Canada

The professor who tried to stop John Gallagher

Saeed Rahnema, who taught the late John Gallagher at York, tried to stop the Canadian ex-infantryman from going to Syria

John Gallagher, a Canadian former soldier with the 2nd Battalion of the Princess Patricia's Canadian Light Infantry at a Kurdish frontline position in Hassakeh city in northeast Syria.  (Photograph by Adnan R. Khan)

John Gallagher, a Canadian former soldier with the 2nd Battalion of the Princess Patricia’s Canadian Light Infantry at a Kurdish frontline position in Hassakeh city in northeast Syria. (Photograph by Adnan R. Khan)

Dr. Saeed Rahnema is a retired professor of political science and public policy at York University, and was the founding director of York’s School of Public Policy and Administration. He taught John Gallagher, a Canadian former infantryman who was fighting the Islamic State alongside the YPG when he was killed by a suicide bomber. Here Rahnema remembers Gallagher. 

When I heard on the news that a Canadian, John Gallagher, had been killed fighting Islamic State in Syria, my worst fears came true.

On Sept. 24, I had received an email from him from the Kurdish area of Syria, telling me that he was “in Syrian Kurdistan, embedded with other foreign volunteers in a unit of the YPG.” He wrote that they were “chasing off ISIS” and that he had “a good feeling about our chances of winning the war … I should be back in Canada sometime next year.”

John was my student at York University, in a 2010-11 undergraduate course, War and Peace in the Middle East, and then in the graduate course Religious Fundamentalisms in Global Politics in 2013. He was a most brilliant student with highly developed analytical skills, a zeal for learning, and a deep sense of justice.
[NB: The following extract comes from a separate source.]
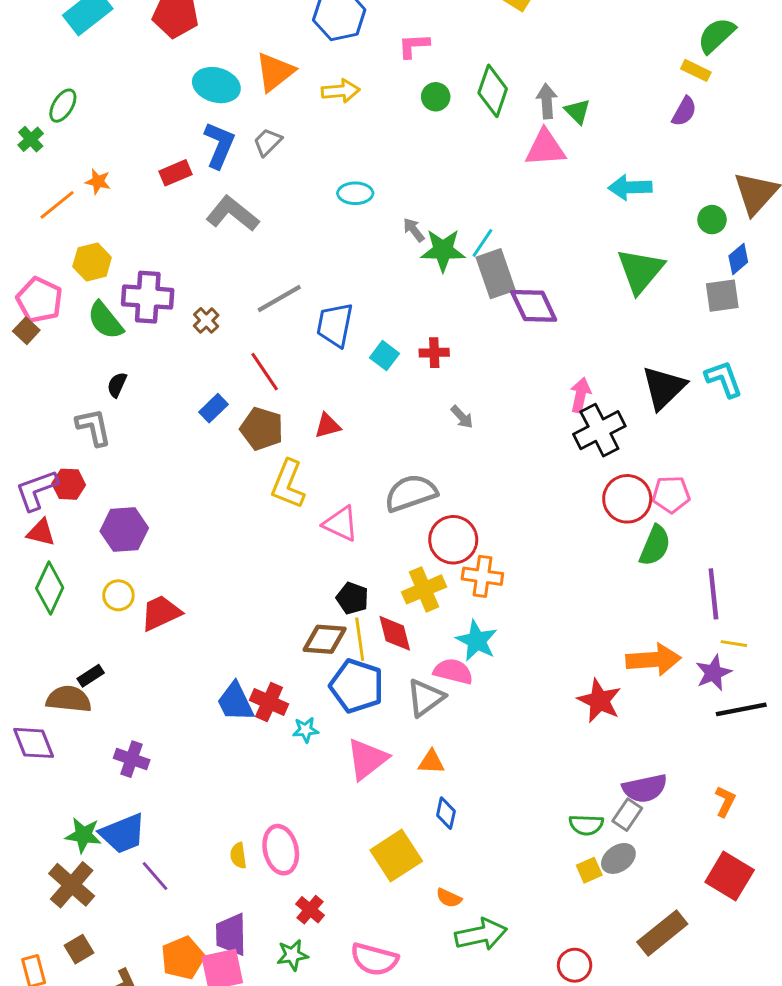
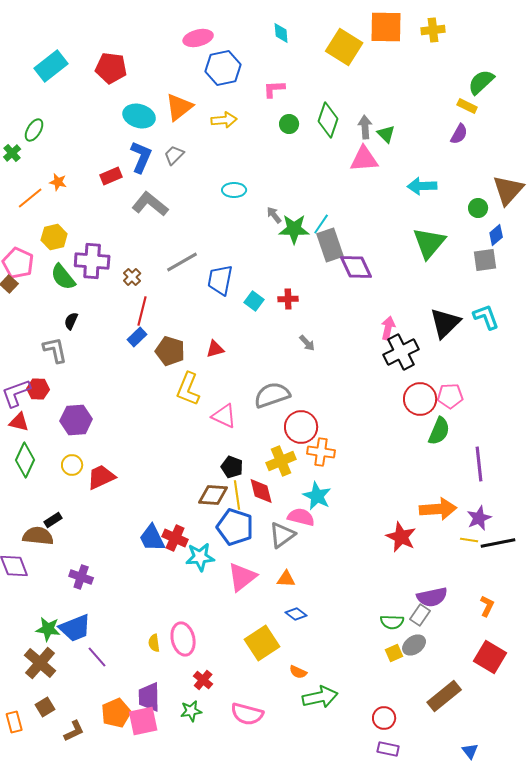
red line: (265, 372) -> (142, 311), moved, turned 48
yellow line: (734, 644) -> (469, 540), moved
cyan star: (306, 730) -> (200, 557), size x1.6
blue diamond: (446, 813) -> (296, 614), turned -65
He was a passionate contributor to class discussions and was respected by his peers. I was encouraging him to go to the PhD program, but he was restless and wanted to do something “more challenging.”

In the winter of 2014, he came to see me in my office and told me that he was thinking of going to Syria to fight against Islamic State. I reacted very strongly to this plan and tried to discourage him. On Feb. 26, I received an email from him that he was still in Canada because “the group I was in contact with have had their mandate severely curtailed by our government and were only able to send a fraction of the force they wanted,” and that nonetheless, he was “still determined to get into the region in some capacity … I know you had strong reservations against helping me go overseas to fight, but can you give me advice on how to try to help?”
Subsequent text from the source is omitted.